Innovative businesses with quick and high growth potential are the ideal candidates for venture capital funding. A detailed business plan would be essential, however.
Venture capital investors provide private equity capital (cash in return for shares in your company) if they judge that a business has fast growth potential. The funding is typically provided during the early stages of the business. If the growth potential is realized, the investors will be able to sell their shares at much higher prices and obtain high returns.
Venture Capital Funding is Costly
Venture capitalists take up risks that more conservative fund-providers, such as ordinary shareholders and banks, are unwilling to accept. Banks typically look for a record of past successful business performance. New entrepreneurs do not have such a business record and will not typically be able to satisfy bankers.
In return for the risk-taking, venture capital companies look for high levels of returns like 40% per annum. If entrepreneurs had been able to obtain needed funds from normal sources, these high returns would have accrued to them.
New entrepreneurs can seek normal types of funding to maximize their returns. For example, small business support agencies might be willing to provide repayment guarantees to banks.

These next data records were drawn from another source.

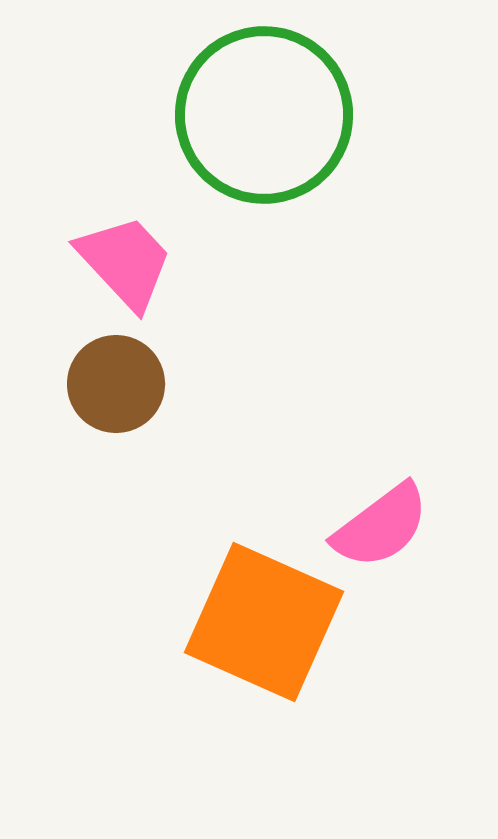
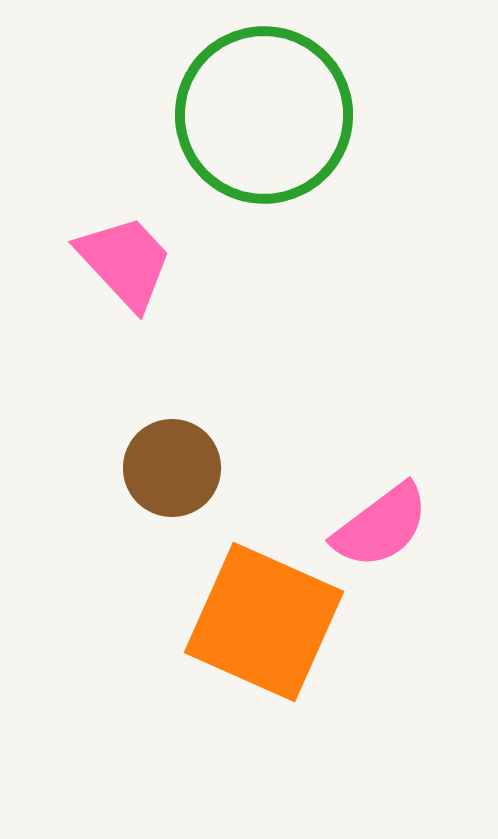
brown circle: moved 56 px right, 84 px down
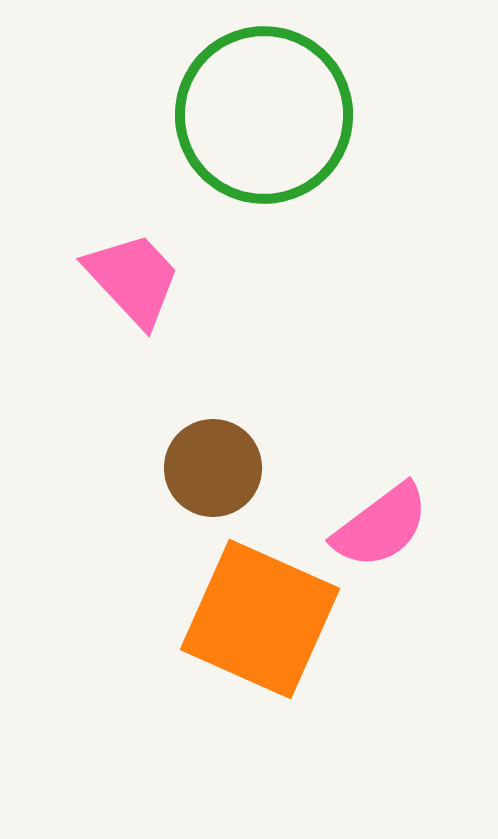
pink trapezoid: moved 8 px right, 17 px down
brown circle: moved 41 px right
orange square: moved 4 px left, 3 px up
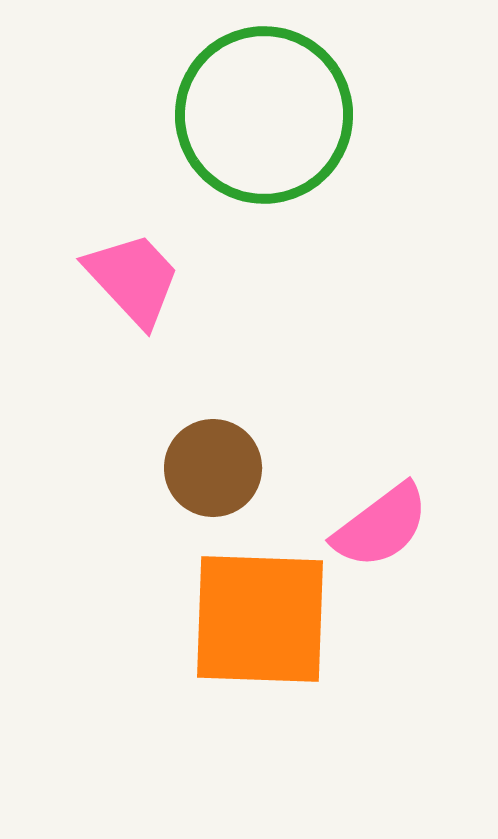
orange square: rotated 22 degrees counterclockwise
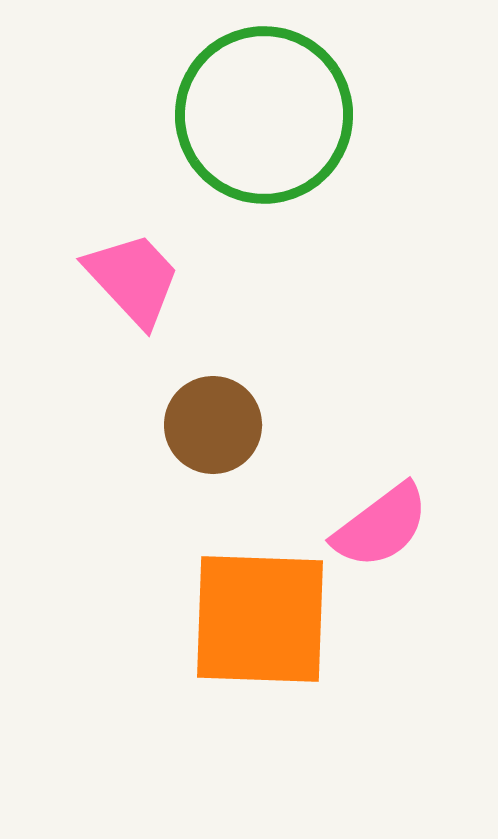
brown circle: moved 43 px up
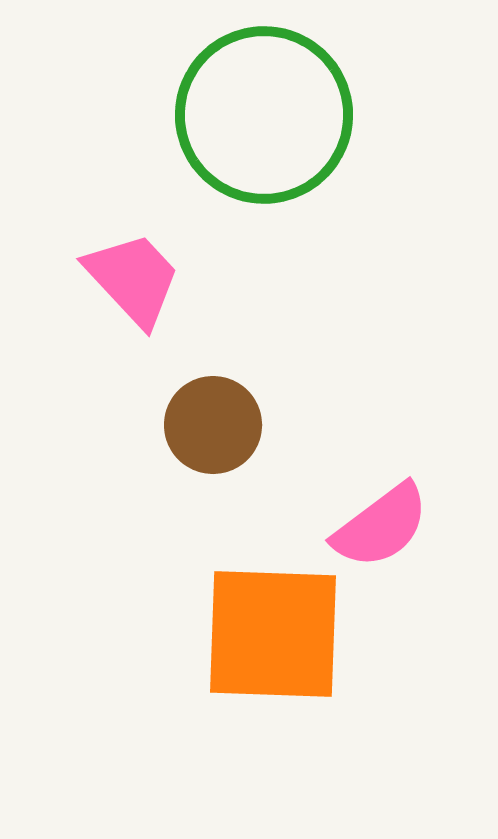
orange square: moved 13 px right, 15 px down
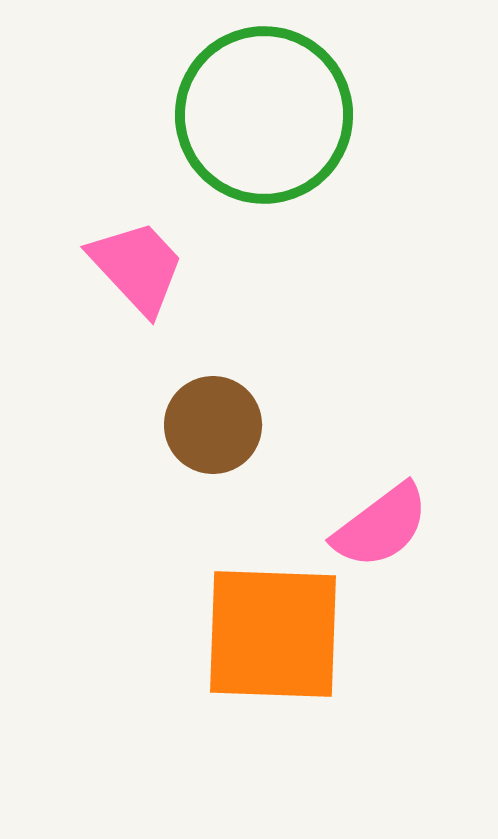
pink trapezoid: moved 4 px right, 12 px up
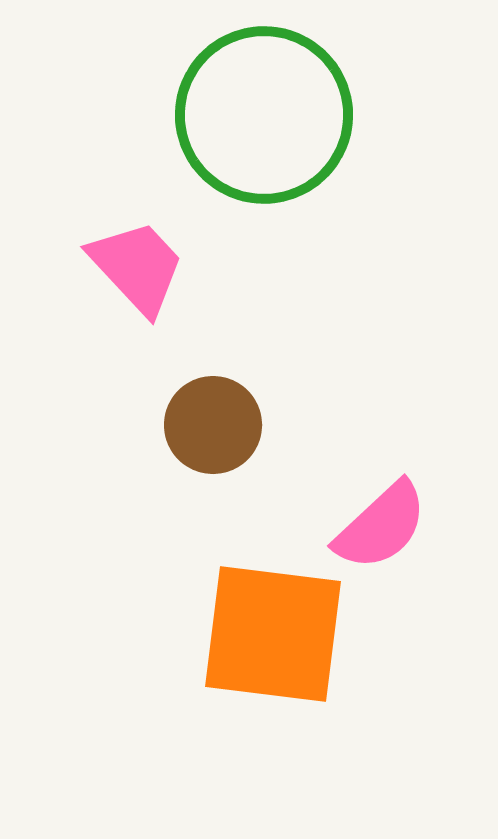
pink semicircle: rotated 6 degrees counterclockwise
orange square: rotated 5 degrees clockwise
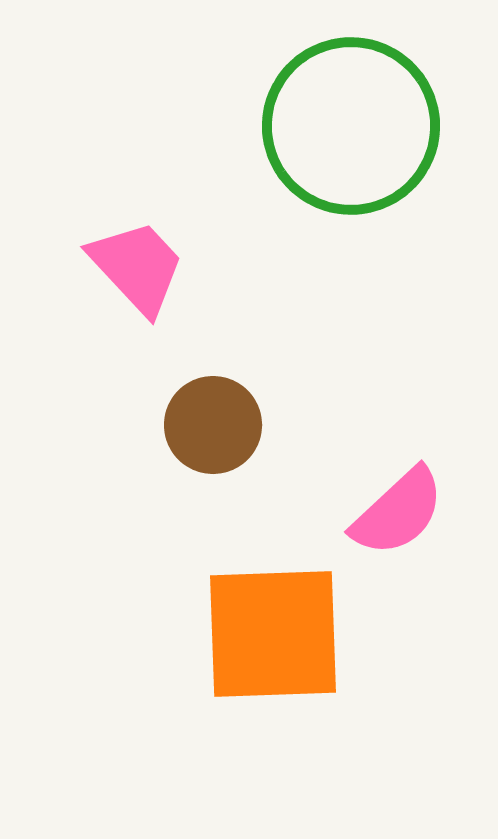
green circle: moved 87 px right, 11 px down
pink semicircle: moved 17 px right, 14 px up
orange square: rotated 9 degrees counterclockwise
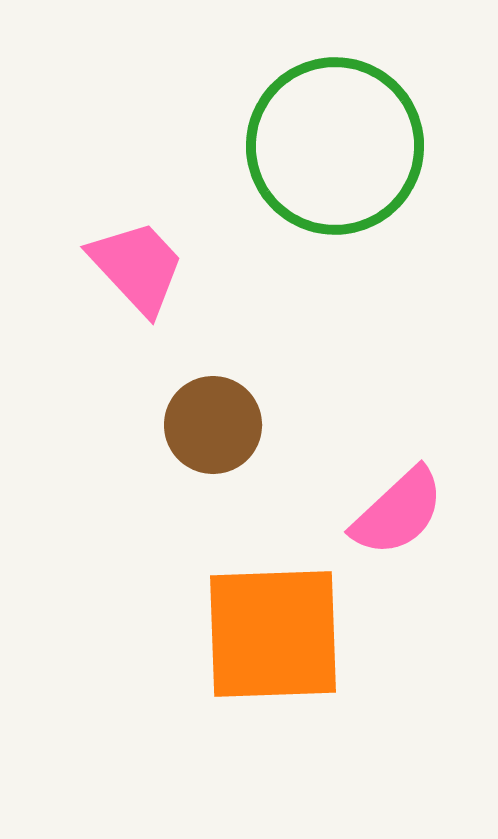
green circle: moved 16 px left, 20 px down
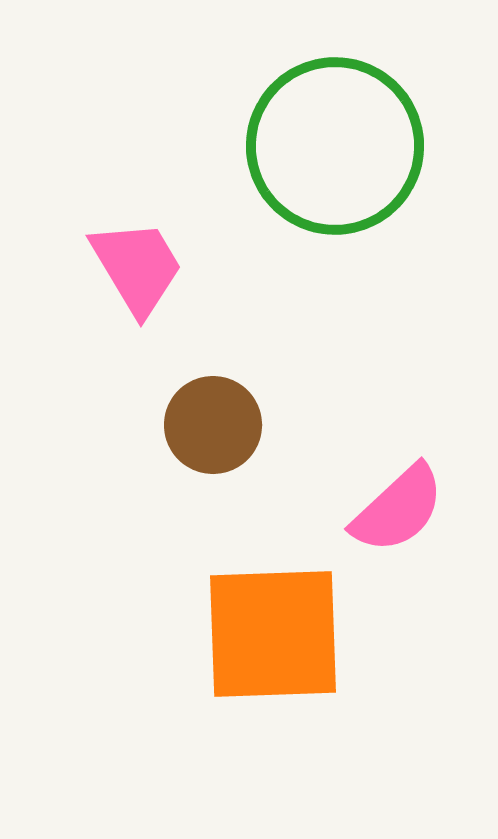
pink trapezoid: rotated 12 degrees clockwise
pink semicircle: moved 3 px up
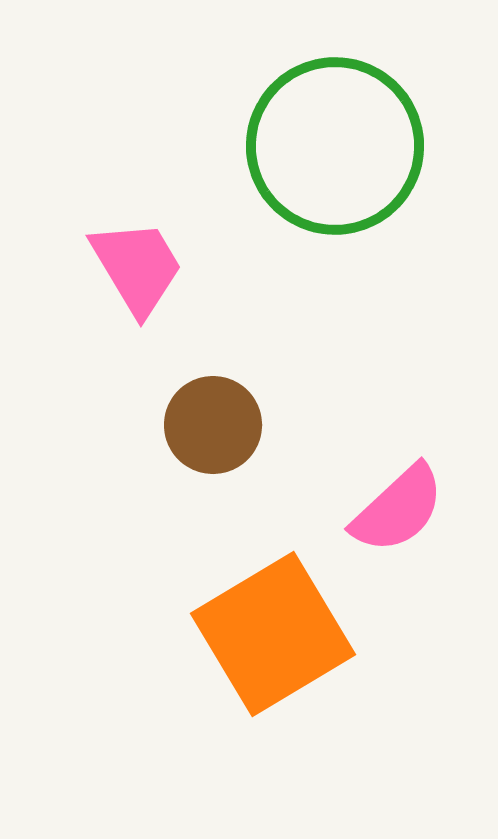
orange square: rotated 29 degrees counterclockwise
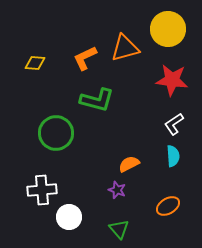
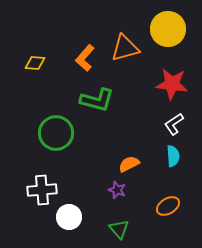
orange L-shape: rotated 24 degrees counterclockwise
red star: moved 4 px down
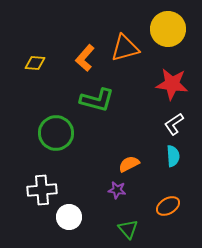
purple star: rotated 12 degrees counterclockwise
green triangle: moved 9 px right
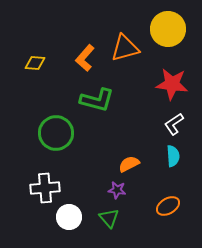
white cross: moved 3 px right, 2 px up
green triangle: moved 19 px left, 11 px up
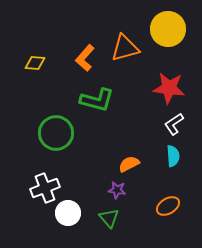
red star: moved 3 px left, 4 px down
white cross: rotated 16 degrees counterclockwise
white circle: moved 1 px left, 4 px up
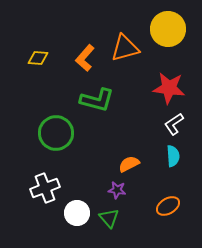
yellow diamond: moved 3 px right, 5 px up
white circle: moved 9 px right
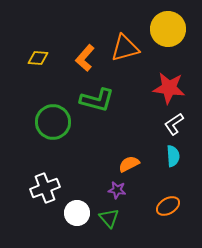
green circle: moved 3 px left, 11 px up
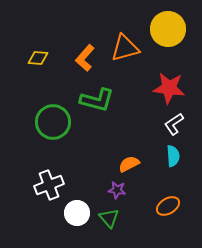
white cross: moved 4 px right, 3 px up
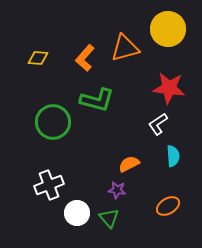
white L-shape: moved 16 px left
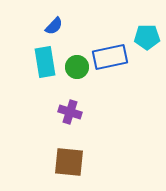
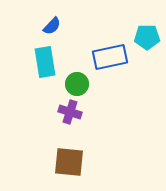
blue semicircle: moved 2 px left
green circle: moved 17 px down
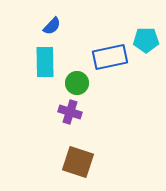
cyan pentagon: moved 1 px left, 3 px down
cyan rectangle: rotated 8 degrees clockwise
green circle: moved 1 px up
brown square: moved 9 px right; rotated 12 degrees clockwise
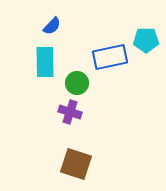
brown square: moved 2 px left, 2 px down
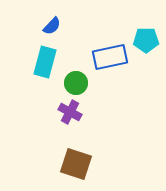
cyan rectangle: rotated 16 degrees clockwise
green circle: moved 1 px left
purple cross: rotated 10 degrees clockwise
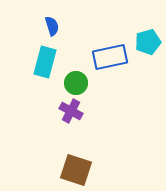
blue semicircle: rotated 60 degrees counterclockwise
cyan pentagon: moved 2 px right, 2 px down; rotated 15 degrees counterclockwise
purple cross: moved 1 px right, 1 px up
brown square: moved 6 px down
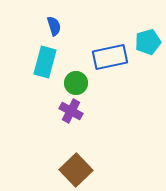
blue semicircle: moved 2 px right
brown square: rotated 28 degrees clockwise
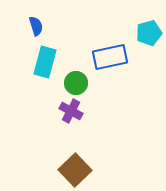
blue semicircle: moved 18 px left
cyan pentagon: moved 1 px right, 9 px up
brown square: moved 1 px left
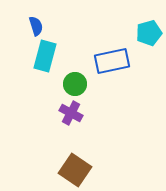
blue rectangle: moved 2 px right, 4 px down
cyan rectangle: moved 6 px up
green circle: moved 1 px left, 1 px down
purple cross: moved 2 px down
brown square: rotated 12 degrees counterclockwise
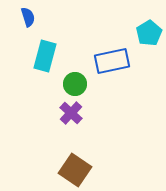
blue semicircle: moved 8 px left, 9 px up
cyan pentagon: rotated 15 degrees counterclockwise
purple cross: rotated 15 degrees clockwise
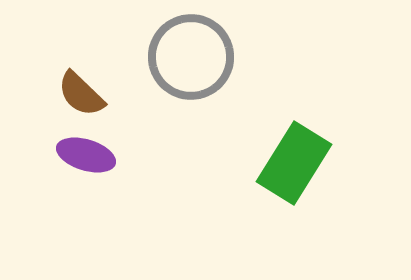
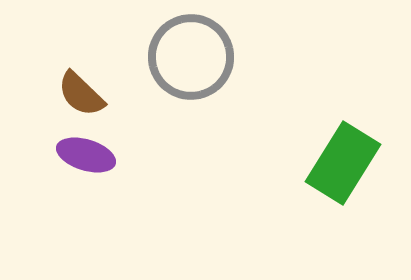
green rectangle: moved 49 px right
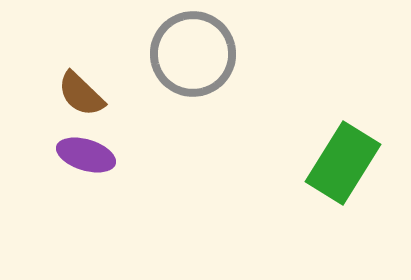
gray circle: moved 2 px right, 3 px up
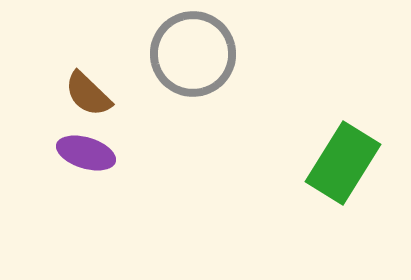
brown semicircle: moved 7 px right
purple ellipse: moved 2 px up
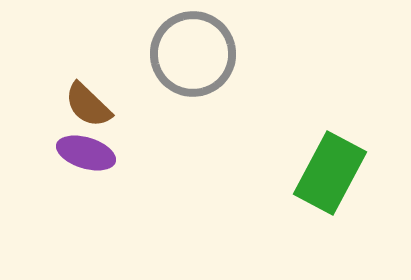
brown semicircle: moved 11 px down
green rectangle: moved 13 px left, 10 px down; rotated 4 degrees counterclockwise
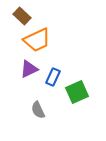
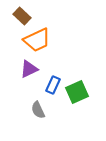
blue rectangle: moved 8 px down
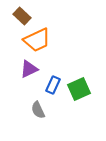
green square: moved 2 px right, 3 px up
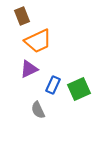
brown rectangle: rotated 24 degrees clockwise
orange trapezoid: moved 1 px right, 1 px down
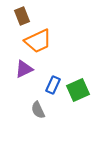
purple triangle: moved 5 px left
green square: moved 1 px left, 1 px down
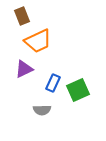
blue rectangle: moved 2 px up
gray semicircle: moved 4 px right; rotated 66 degrees counterclockwise
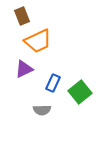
green square: moved 2 px right, 2 px down; rotated 15 degrees counterclockwise
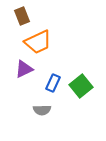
orange trapezoid: moved 1 px down
green square: moved 1 px right, 6 px up
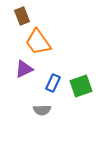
orange trapezoid: rotated 80 degrees clockwise
green square: rotated 20 degrees clockwise
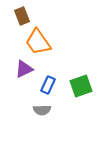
blue rectangle: moved 5 px left, 2 px down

Venture Capital Can Mean Loss of Full Control over the Business
Venture capital firms do not just provide equity funds and then stand by. Typically they will have management partners with business management expertise and domain specialists with specific industry expertise. With the help of these specialists, they will exercise some degree of managerial and technical control over the funded business.
This can be a good thing because new entrepreneurs, particularly technical entrepreneurs, might not have the needed business expertise to exploit the full business potential.
Who are the Venture Capitalists?
Venture capitalists can be institutional investors seeking high returns on the funds they deploy, or high net worth individuals (called business angels) looking for worthwhile investment opportunities.
There are industry associations for venture capital investors and new entrepreneurs might be able to find an investor through them. In the USA, National Venture Capital Association is such a body. US government also licenses Small Business Investment Companies (SBICs) to provide venture capital support to small businesses.
Can all Entrepreneurs Expect Venture Capital Funding?
Venture capitalists are highly selective and accept only one proposal out of hundreds that they receive. Entrepreneurs planning to approach this source need to develop their business ideas into detailed and practical business plans in advance.
Venture investors expect to harvest their investments at high profits within a period of three to seven years. Businesses with the potential to become profitable and grow into a much larger business (able to go for an IPO, for example) during this short period stand a better chance.
Venture capital is a source of funding for new entrepreneurs with a superb business idea. These entrepreneurs might find it impossible to raise money from conventional (or informal) sources. They can get both funding and managerial help from venture capital firms.